BEGIN Provided records

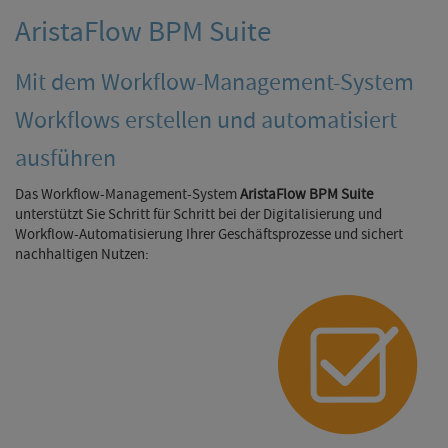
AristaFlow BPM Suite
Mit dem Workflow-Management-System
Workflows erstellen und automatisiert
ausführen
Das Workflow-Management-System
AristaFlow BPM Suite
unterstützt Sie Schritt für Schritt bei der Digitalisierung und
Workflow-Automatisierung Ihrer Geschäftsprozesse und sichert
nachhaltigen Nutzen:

END Provided records
BEGIN Provided records

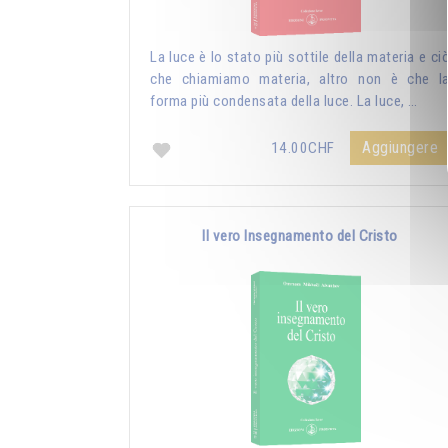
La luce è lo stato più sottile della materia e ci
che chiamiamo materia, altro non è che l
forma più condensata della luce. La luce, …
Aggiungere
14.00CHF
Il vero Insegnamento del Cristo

END Provided records

Instructions to follow: Only a number is wanted here: how many lines of the records above include the string "della"?

Result of this exercise: 2